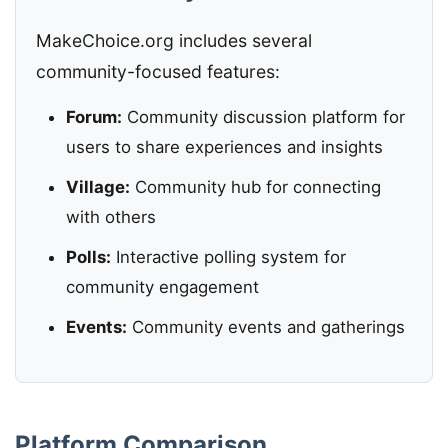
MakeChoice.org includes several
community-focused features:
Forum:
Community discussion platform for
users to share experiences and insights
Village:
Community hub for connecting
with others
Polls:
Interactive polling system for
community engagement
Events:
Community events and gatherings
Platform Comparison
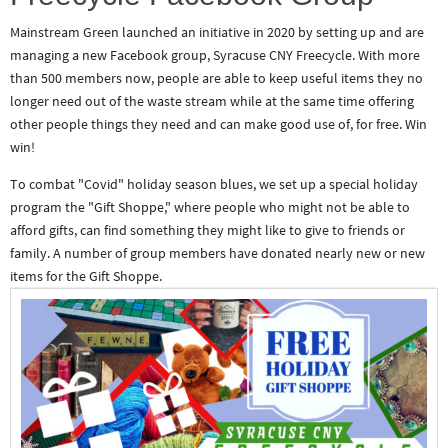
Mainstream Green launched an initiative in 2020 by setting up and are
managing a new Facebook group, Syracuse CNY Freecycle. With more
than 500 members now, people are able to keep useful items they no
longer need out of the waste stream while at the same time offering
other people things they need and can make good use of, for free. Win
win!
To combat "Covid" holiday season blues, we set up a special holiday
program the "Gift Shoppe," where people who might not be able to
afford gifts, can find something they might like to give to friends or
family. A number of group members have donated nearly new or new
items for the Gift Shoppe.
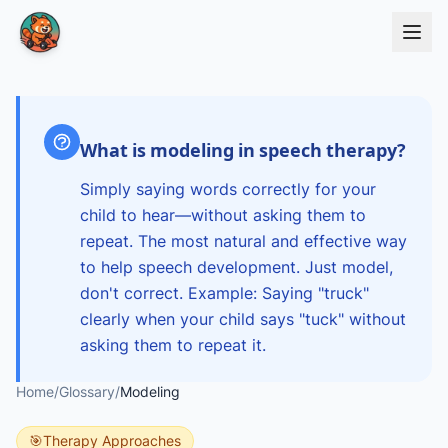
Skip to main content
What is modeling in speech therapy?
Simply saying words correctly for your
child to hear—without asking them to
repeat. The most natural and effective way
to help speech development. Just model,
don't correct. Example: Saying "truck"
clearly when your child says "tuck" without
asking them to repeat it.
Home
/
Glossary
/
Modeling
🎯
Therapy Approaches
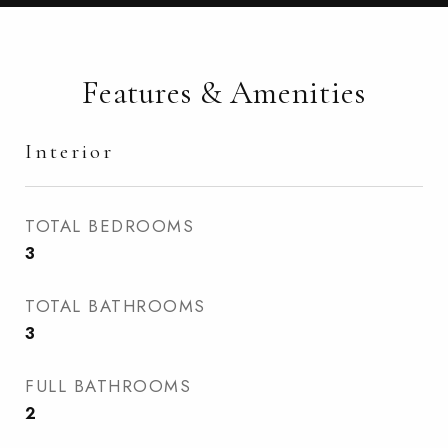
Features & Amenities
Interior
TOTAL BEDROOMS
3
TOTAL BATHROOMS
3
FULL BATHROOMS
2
────────────────
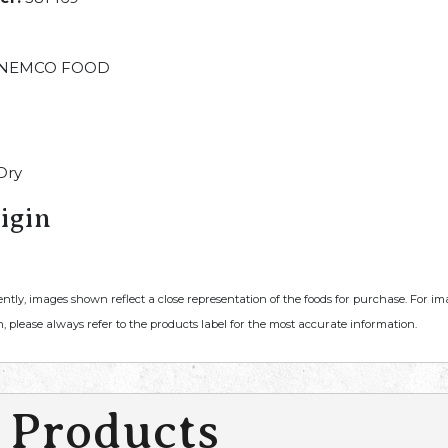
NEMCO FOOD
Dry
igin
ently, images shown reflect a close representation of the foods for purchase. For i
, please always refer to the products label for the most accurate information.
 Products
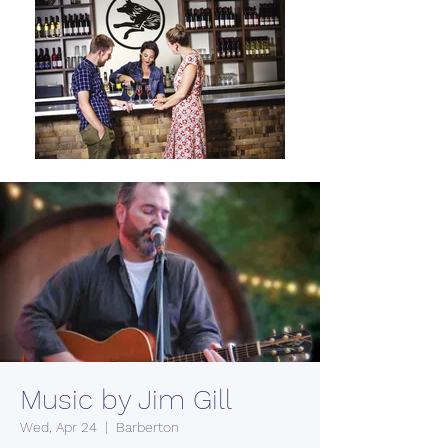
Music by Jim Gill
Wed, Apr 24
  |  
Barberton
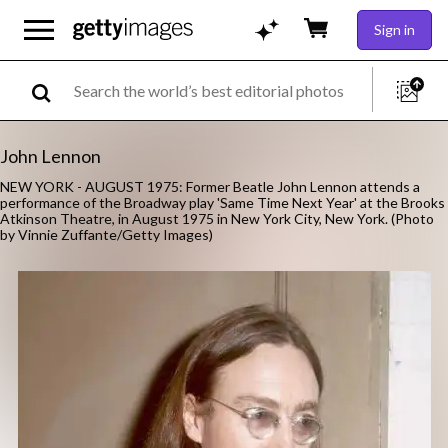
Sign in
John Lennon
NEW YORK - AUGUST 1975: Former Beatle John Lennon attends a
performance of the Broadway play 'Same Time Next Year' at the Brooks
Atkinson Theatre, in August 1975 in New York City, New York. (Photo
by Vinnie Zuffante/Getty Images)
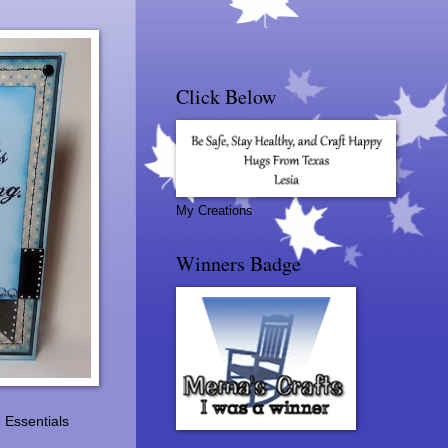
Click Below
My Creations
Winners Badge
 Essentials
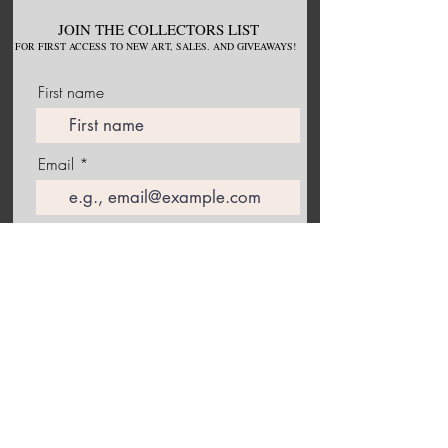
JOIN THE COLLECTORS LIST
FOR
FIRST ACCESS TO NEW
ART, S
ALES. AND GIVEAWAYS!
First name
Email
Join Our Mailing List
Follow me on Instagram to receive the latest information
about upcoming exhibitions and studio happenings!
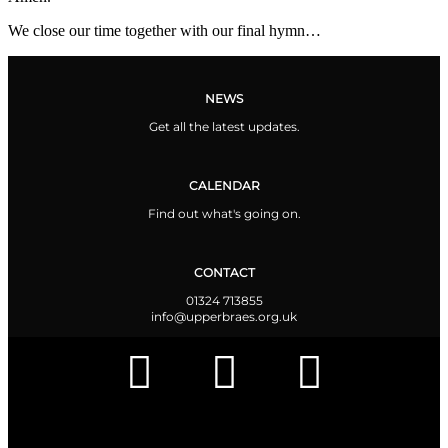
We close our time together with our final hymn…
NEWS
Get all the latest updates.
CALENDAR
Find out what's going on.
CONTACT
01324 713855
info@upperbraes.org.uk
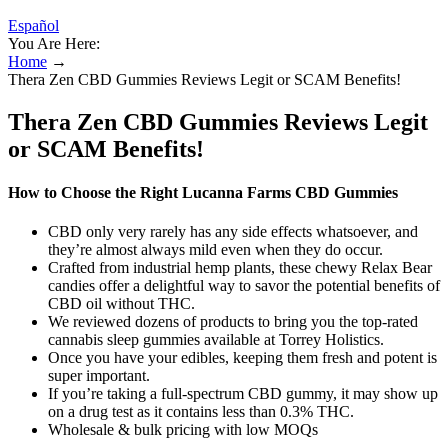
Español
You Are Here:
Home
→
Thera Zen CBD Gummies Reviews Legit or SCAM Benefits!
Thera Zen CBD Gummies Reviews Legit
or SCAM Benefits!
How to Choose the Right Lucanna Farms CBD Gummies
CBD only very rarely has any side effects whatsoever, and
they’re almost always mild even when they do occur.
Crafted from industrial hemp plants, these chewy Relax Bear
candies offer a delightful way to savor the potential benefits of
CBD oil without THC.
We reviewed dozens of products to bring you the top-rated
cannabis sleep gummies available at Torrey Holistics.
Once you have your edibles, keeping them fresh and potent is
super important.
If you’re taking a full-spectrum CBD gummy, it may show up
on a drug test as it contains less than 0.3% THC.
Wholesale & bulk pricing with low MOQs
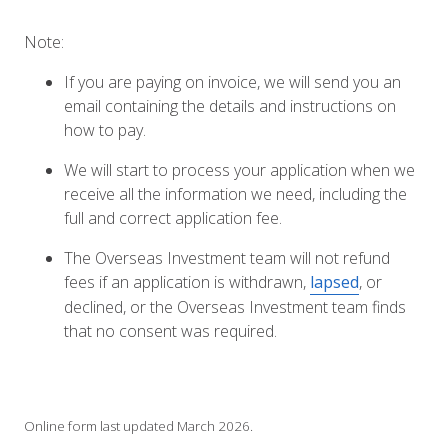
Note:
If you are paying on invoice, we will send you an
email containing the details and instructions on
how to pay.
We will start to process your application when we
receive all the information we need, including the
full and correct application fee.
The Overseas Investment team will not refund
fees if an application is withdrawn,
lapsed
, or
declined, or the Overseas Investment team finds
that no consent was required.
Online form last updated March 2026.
────────────────
**AIM OF THE EXERCISE:** Search the records above for "John" and copy every line that has it.

**ANSWER BOX:**
John Lennon
NEW YORK - AUGUST 1975: Former Beatle John Lennon attends a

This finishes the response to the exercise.